*** Opening of MATERIAL TO PROCESS ***
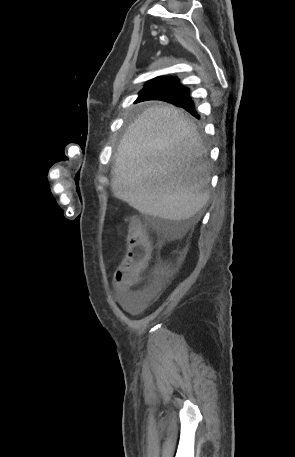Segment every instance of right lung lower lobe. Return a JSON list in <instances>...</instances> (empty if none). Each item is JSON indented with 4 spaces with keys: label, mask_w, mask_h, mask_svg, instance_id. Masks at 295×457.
Returning a JSON list of instances; mask_svg holds the SVG:
<instances>
[{
    "label": "right lung lower lobe",
    "mask_w": 295,
    "mask_h": 457,
    "mask_svg": "<svg viewBox=\"0 0 295 457\" xmlns=\"http://www.w3.org/2000/svg\"><path fill=\"white\" fill-rule=\"evenodd\" d=\"M161 89H172V90L178 91L180 93L178 96L171 97V98H168L165 100L185 108L195 117L199 118V116L197 115V113L194 109V104L189 97V89L184 87L183 85H181L178 82L177 78L168 83L150 86V87H144V89L141 90L140 96L137 101L157 99V97H158L157 91H159Z\"/></svg>",
    "instance_id": "right-lung-lower-lobe-1"
}]
</instances>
*** Close of MATERIAL TO PROCESS ***
WHAT THE TASK ASKS — Everything in the listing is to be returned word for word, except the pictures.

RESULT OF THE EXERCISE —
Segment every instance of right lung lower lobe. Return a JSON list in <instances>...</instances> (empty if none). Each item is JSON indented with 4 spaces with keys: label, mask_w, mask_h, mask_svg, instance_id. Masks at 295×457.
Returning a JSON list of instances; mask_svg holds the SVG:
<instances>
[{
    "label": "right lung lower lobe",
    "mask_w": 295,
    "mask_h": 457,
    "mask_svg": "<svg viewBox=\"0 0 295 457\" xmlns=\"http://www.w3.org/2000/svg\"><path fill=\"white\" fill-rule=\"evenodd\" d=\"M161 89H172V90L178 91L180 93L178 96L171 97V98H168L165 100L185 108L195 117L199 118V116L197 115V113L194 109V104L189 97V89L184 87L183 85H181L178 82L177 78L168 83L150 86V87H144V89L141 90L140 96L137 101L157 99V97H158L157 91H159Z\"/></svg>",
    "instance_id": "right-lung-lower-lobe-1"
}]
</instances>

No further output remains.